# Literature request: Generating all vertex subsets of a graph

I am working in an algorithm which finds a unique maximal independent set of vertices. Then, using this set, one can construct all other vertex subsets. I assume this might have some applications outside mathematics, especially in computer science, but I am not sure where I can read about such applications. Does anyone have any good literature suggestion which describes scenarios where this could be useful? The idea is somehow similar to that of using edge activities as defined by Tutte in order to construct all possible subgraphs of a given graph by using the set of its trees.

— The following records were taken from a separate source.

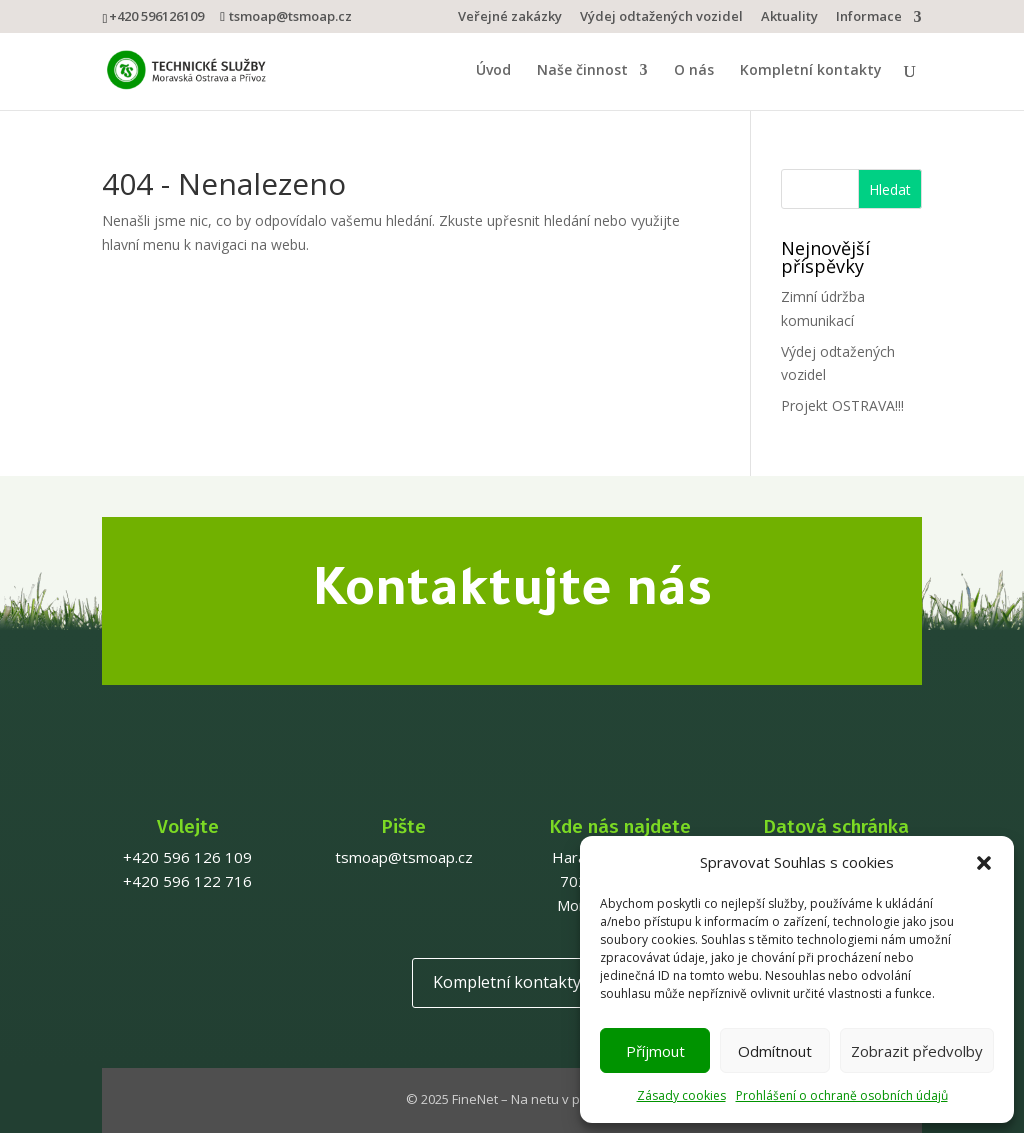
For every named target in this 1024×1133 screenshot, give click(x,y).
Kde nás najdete (620, 826)
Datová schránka (836, 826)
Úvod (493, 71)
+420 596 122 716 (187, 881)
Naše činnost (582, 71)
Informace (869, 17)
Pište (403, 826)
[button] (984, 863)
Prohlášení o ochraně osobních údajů (842, 1095)
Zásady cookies (681, 1095)
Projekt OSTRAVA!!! (842, 405)
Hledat (890, 189)
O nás (694, 71)
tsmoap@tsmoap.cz (404, 857)
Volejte (188, 826)
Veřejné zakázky (510, 17)
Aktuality (789, 17)
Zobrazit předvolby (917, 1051)
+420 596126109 (156, 16)
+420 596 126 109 (187, 857)
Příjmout (655, 1051)
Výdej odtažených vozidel (661, 17)
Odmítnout (775, 1051)
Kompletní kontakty (811, 71)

• Can you explain more what it means to "generate all other vertex subsets"? Enumerating all maximal independent set is a well researched problem, and has polynomial delay algorithms. Jan 6 '20 at 11:45
• @Laakeri: What I mean is that given a graph $G=(V,E)$ we can find a unique vertex maximal independent set $S\in \mathscr{P}(V)$ which generates $\mathscr{P}(V)$. So I am concerned about generating all vertex subsets not just vertex maximal independent sets. Jan 6 '20 at 12:06
• What does it mean "to generate" here? If you want to list all vertex subsets, there's essentially no algorithm faster than the one that steps through the power set of the list of vertices.
– Juho
Jan 6 '20 at 12:52
• @Juho: The picture in this link explains what it means to generate here. Hopefully it is clear enough. Jan 6 '20 at 16:42
• I suggest adding all relevant information to the question to make it self-contained. Comments do disappear over time and hyperlinks tend to die as well.
– Juho
Jan 6 '20 at 16:50